### AIM OF THE EXERCISE
Copy each line below in which the string "Fórum" occurs.

──────── INPUT DATA ────────

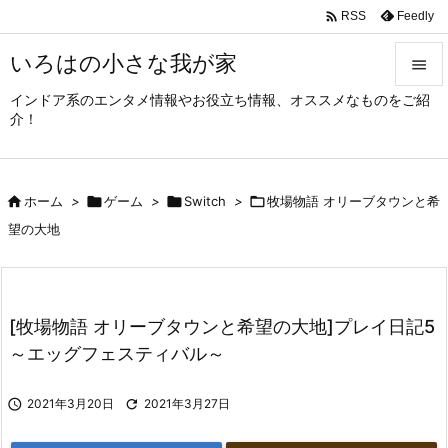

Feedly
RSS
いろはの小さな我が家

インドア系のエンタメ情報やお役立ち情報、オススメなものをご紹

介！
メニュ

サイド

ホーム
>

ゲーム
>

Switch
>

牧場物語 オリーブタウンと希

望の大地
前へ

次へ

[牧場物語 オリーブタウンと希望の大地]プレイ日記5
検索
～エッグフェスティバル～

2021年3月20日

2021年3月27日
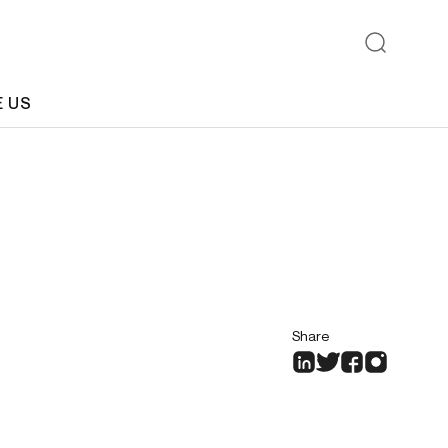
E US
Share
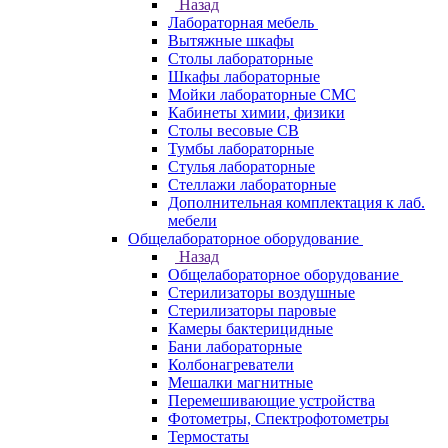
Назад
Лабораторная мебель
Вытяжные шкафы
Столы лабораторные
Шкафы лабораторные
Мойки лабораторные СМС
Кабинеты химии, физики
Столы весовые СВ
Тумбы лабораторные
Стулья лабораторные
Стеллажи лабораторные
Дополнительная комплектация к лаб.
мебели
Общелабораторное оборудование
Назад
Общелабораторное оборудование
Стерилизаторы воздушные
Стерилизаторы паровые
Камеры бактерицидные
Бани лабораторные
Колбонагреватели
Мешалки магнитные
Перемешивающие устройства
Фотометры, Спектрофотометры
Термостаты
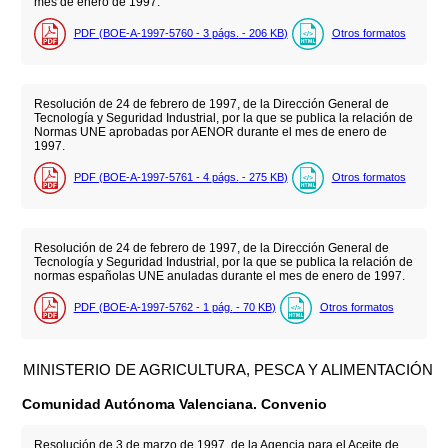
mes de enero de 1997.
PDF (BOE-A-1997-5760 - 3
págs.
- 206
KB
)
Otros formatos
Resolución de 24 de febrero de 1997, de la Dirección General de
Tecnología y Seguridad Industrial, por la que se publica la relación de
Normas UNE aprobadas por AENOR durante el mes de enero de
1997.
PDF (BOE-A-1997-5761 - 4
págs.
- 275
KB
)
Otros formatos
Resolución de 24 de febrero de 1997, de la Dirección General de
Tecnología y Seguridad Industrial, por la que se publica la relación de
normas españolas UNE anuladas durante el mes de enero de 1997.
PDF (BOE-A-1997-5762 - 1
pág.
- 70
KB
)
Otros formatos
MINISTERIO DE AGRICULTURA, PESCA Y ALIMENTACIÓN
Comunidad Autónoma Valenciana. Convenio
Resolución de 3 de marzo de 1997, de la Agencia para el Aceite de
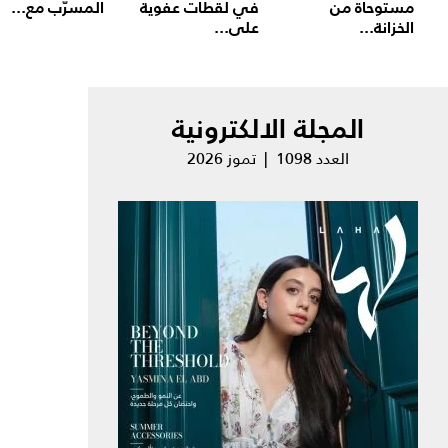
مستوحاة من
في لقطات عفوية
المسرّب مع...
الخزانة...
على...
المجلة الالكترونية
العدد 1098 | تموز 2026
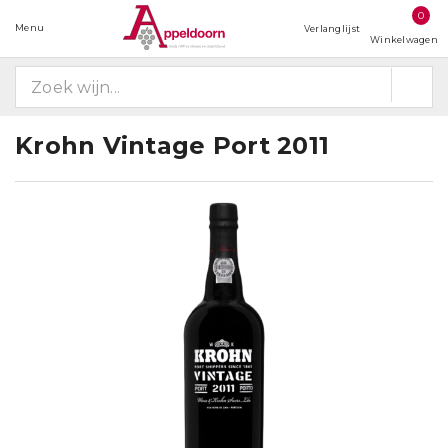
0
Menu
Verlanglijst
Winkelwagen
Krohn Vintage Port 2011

────────
──────── INPUT DATA ────────

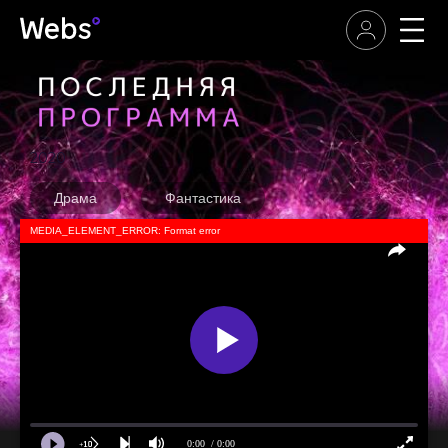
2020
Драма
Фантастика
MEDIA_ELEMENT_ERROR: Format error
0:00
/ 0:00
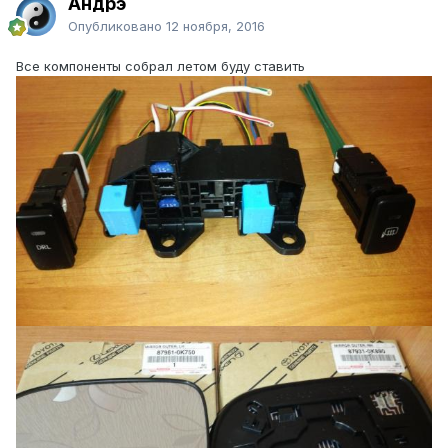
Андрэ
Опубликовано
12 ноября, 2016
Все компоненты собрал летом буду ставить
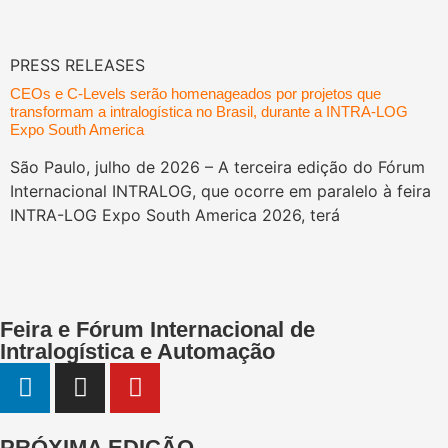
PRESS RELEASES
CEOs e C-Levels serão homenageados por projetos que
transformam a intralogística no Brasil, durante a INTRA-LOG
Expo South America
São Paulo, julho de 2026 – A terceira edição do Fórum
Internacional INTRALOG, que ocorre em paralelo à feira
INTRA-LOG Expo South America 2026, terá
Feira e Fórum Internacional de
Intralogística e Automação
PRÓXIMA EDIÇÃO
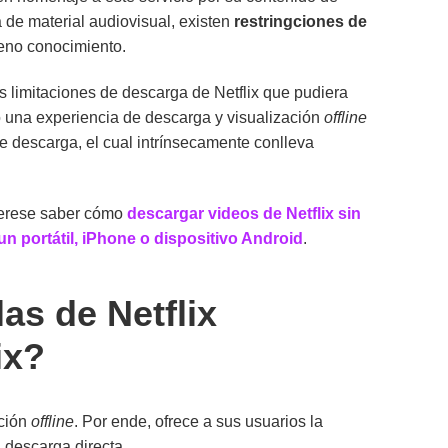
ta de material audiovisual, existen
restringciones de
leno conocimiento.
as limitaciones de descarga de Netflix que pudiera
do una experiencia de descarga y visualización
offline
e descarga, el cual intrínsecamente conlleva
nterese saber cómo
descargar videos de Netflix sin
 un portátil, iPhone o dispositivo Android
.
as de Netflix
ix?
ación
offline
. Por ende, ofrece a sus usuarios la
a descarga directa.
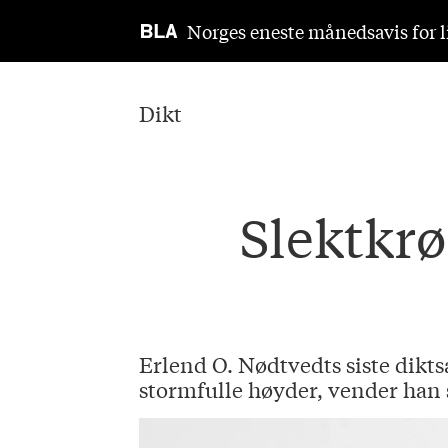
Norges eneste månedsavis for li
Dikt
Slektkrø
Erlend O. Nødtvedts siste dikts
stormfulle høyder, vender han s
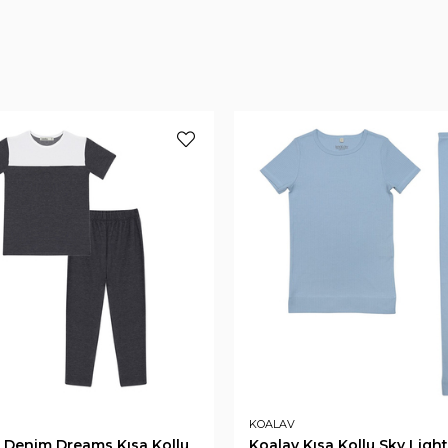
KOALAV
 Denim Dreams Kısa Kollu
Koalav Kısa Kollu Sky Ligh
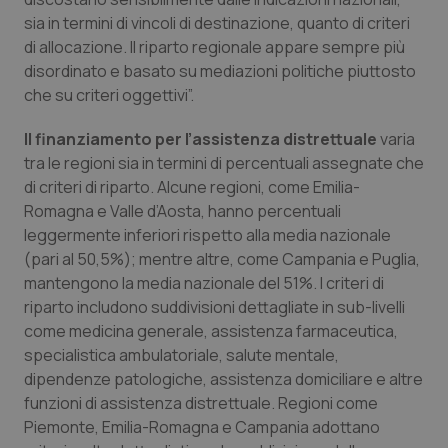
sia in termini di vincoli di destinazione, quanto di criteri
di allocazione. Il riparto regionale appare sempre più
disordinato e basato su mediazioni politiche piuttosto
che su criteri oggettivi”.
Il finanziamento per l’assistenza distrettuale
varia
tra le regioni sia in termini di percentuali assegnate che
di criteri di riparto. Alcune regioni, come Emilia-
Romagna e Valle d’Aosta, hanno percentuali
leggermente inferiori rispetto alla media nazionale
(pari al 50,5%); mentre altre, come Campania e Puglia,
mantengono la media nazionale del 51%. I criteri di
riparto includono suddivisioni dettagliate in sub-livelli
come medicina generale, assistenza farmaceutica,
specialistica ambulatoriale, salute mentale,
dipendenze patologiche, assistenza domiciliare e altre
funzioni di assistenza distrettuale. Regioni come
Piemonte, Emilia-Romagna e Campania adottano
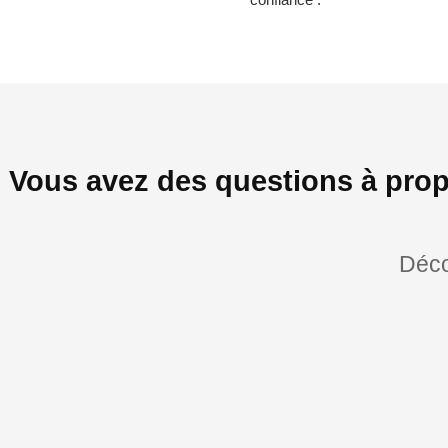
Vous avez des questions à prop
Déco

────────

### TASK SOLUTION
São Paulo, julho de 2026 – A terceira edição do Fórum
Feira e Fórum Internacional de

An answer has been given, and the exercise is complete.